[Collected data entries]
• • • •

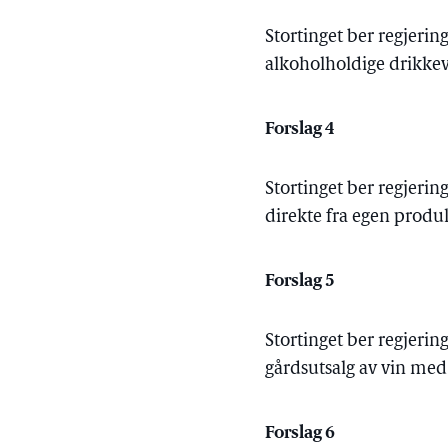
Stortinget ber regjeri
alkoholholdige drikkev
Forslag 4
Stortinget ber regjerin
direkte fra egen produ
Forslag 5
Stortinget ber regjerin
gårdsutsalg av vin med 
Forslag 6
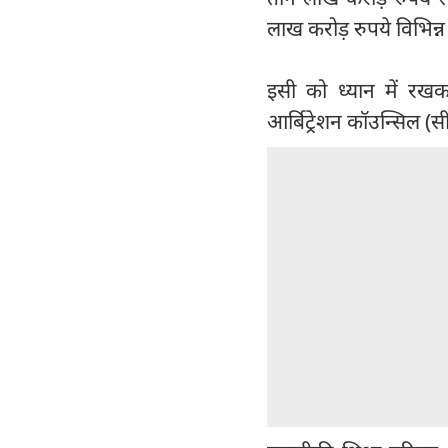
लाख करोड़ रुपये विभिन्न
इसी को ध्यान में रखकर
आर्बिट्रेशन कॉउन्सि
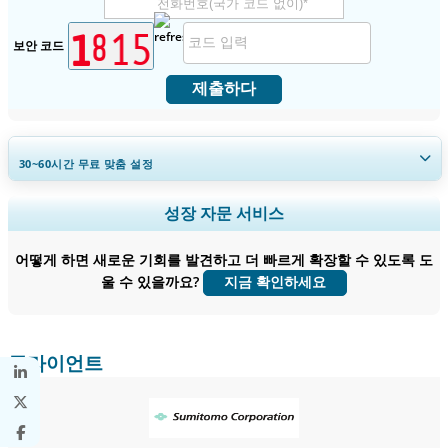
보안 코드
제출하다
30~60
시간
무료 맞춤 설정
지역 및 국가 범위 확장, 세그먼트 분석, 기업 프로필, 경쟁 벤치마킹, 및 최
성장 자문 서비스
종 사용자 인사이트.
어떻게 하면 새로운 기회를 발견하고 더 빠르게 확장할 수 있도록 도
지금 맞춤 설정
울 수 있을까요?
지금 확인하세요
클라이언트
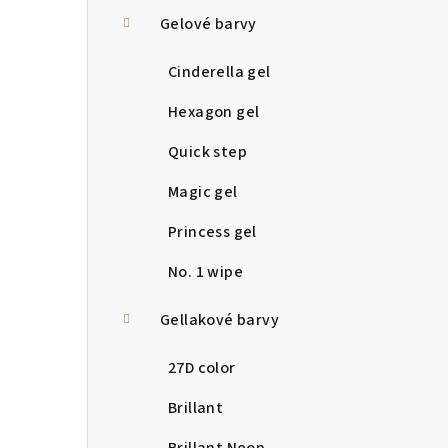
a
Gelové barvy
n
Cinderella gel
n
Hexagon gel
í
Quick step
p
Magic gel
a
Princess gel
n
No. 1 wipe
e
Gellakové barvy
l
27D color
Brillant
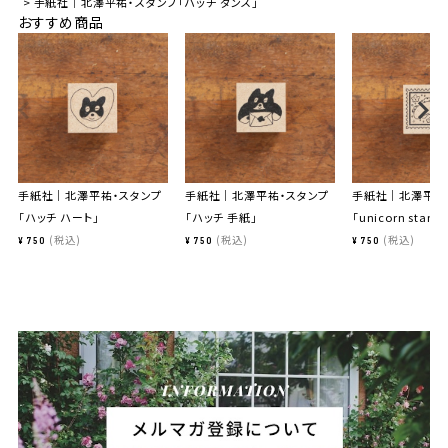
手紙社｜北澤平祐・スタンプ「ハッチ ダンス」
おすすめ商品
手紙社｜北澤平祐・スタンプ
手紙社｜北澤平祐・スタンプ
手紙社｜北澤平祐
「ハッチ ハート」
「ハッチ 手紙」
「unicorn stamp
税込
税込
税込
¥
750
¥
750
¥
750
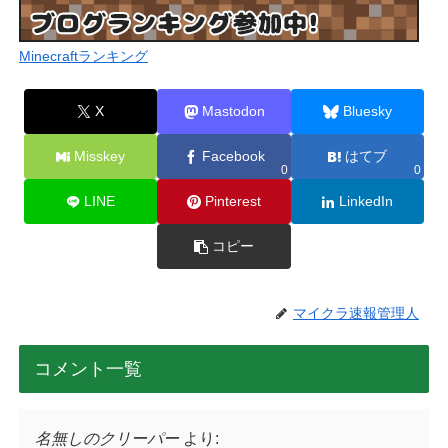
Minecraftランキング
X
Mastodon
Bluesky
Misskey
Facebook
はてブ
0
0
LINE
Pinterest
LinkedIn
コピー
マイクラ速報管理人
コメント一覧
名無しのクリーパー
より:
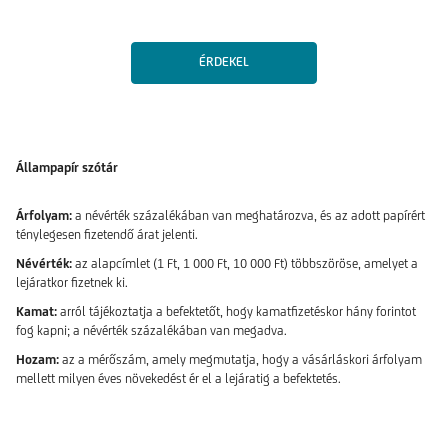
ÉRDEKEL
Állampapír szótár
Árfolyam:
a névérték százalékában van meghatározva, és az adott papírért
ténylegesen fizetendő árat jelenti.
Névérték:
az alapcímlet (1 Ft, 1 000 Ft, 10 000 Ft) többszöröse, amelyet a
lejáratkor fizetnek ki.
Kamat:
arról tájékoztatja a befektetőt, hogy kamatfizetéskor hány forintot
fog kapni; a névérték százalékában van megadva.
Hozam:
az a mérőszám, amely megmutatja, hogy a vásárláskori árfolyam
mellett milyen éves növekedést ér el a lejáratig a befektetés.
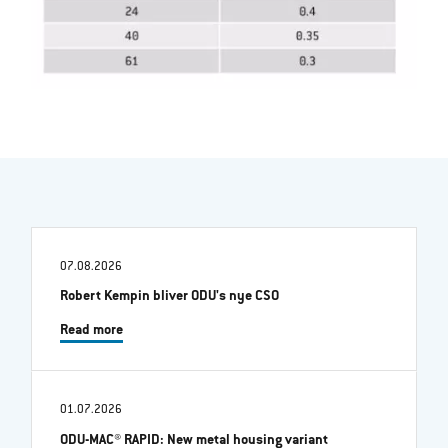
07.08.2026
Robert Kempin bliver ODU's nye CSO
Read more
01.07.2026
ODU-MAC® RAPID: New metal housing variant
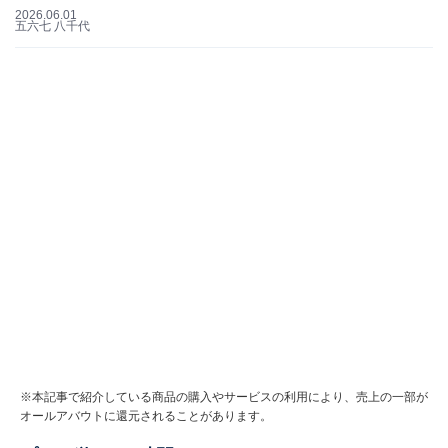
2026.06.01
五六七 八千代
※本記事で紹介している商品の購入やサービスの利用により、売上の一部が
オールアバウトに還元されることがあります。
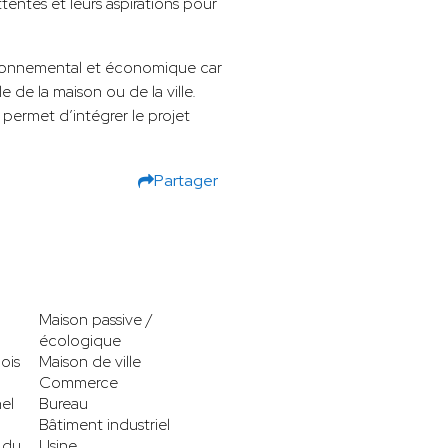
tentes et leurs aspirations pour
vironnemental et économique car
le de la maison ou de la ville.
 permet d’intégrer le projet
Partager
Maison passive /
écologique
ois
Maison de ville
Commerce
el
Bureau
Bâtiment industriel
 du
Usine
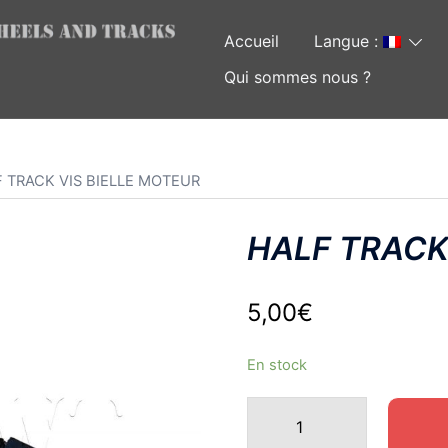
Accueil
Langue :
Qui sommes nous ?
F TRACK VIS BIELLE MOTEUR
HALF TRACK
5,00
€
En stock
quantité
de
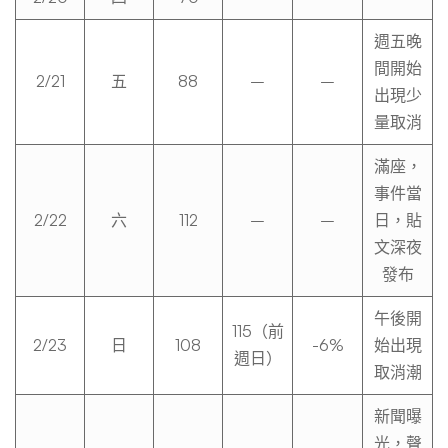
週五晚
間開始
2/21
五
88
–
–
出現少
量取消
滿座，
事件當
2/22
六
112
–
–
日，貼
文深夜
發布
午後開
115（前
2/23
日
108
-6%
始出現
週日）
取消潮
新聞曝
光，聲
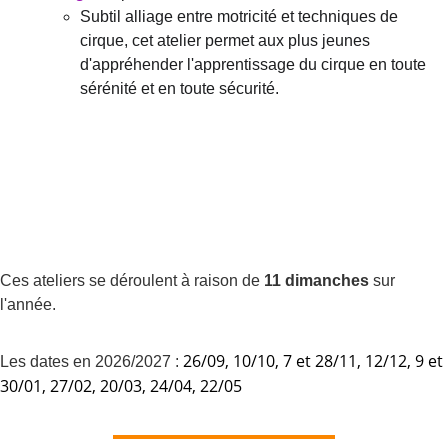
Subtil alliage entre motricité et techniques de 
cirque, cet atelier permet aux plus jeunes 
d'appréhender l'apprentissage du cirque en toute 
sérénité et en toute sécurité.
Ces ateliers se déroulent à raison de 
11
dimanches
 sur 
l'année. 
26/09, 10/10, 7 et 28/11, 12/12, 9 et 
Les dates en 2026/2027 : 
30/01, 27/02, 20/03, 24/04, 22/05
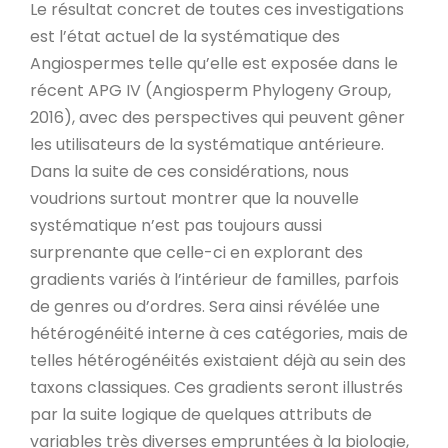
Le résultat concret de toutes ces investigations
est l’état actuel de la systématique des
Angiospermes telle qu’elle est exposée dans le
récent APG IV (Angiosperm Phylogeny Group,
2016), avec des perspectives qui peuvent gêner
les utilisateurs de la systématique antérieure.
Dans la suite de ces considérations, nous
voudrions surtout montrer que la nouvelle
systématique n’est pas toujours aussi
surprenante que celle-ci en explorant des
gradients variés à l’intérieur de familles, parfois
de genres ou d’ordres. Sera ainsi révélée une
hétérogénéité interne à ces catégories, mais de
telles hétérogénéités existaient déjà au sein des
taxons classiques. Ces gradients seront illustrés
par la suite logique de quelques attributs de
variables très diverses empruntées à la biologie,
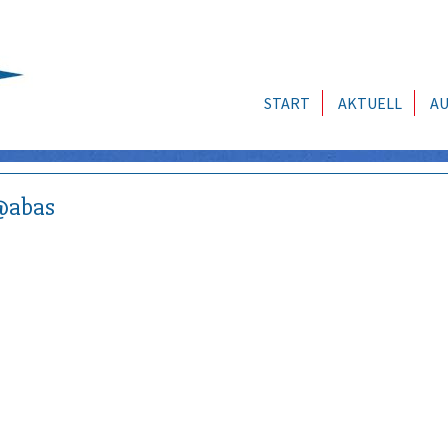
START
AKTUELL
AU
@abas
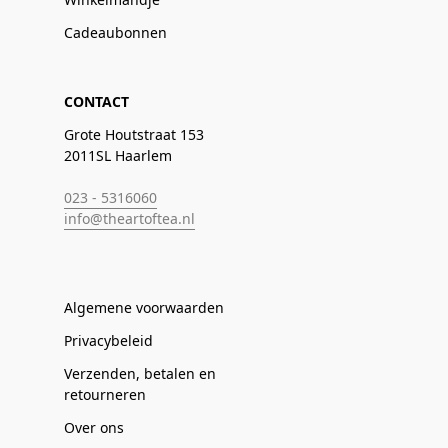
Cadeaubonnen
CONTACT
Grote Houtstraat 153
2011SL Haarlem
023 - 5316060
info@theartoftea.nl
Algemene voorwaarden
Privacybeleid
Verzenden, betalen en
retourneren
Over ons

• • • •

■ **WHAT YOU HAVE TO DO**
Work out how many lines of the records contain the word "suite". Give that number and nothing more.

■ **SOLUTION TO THIS EXERCISE**
2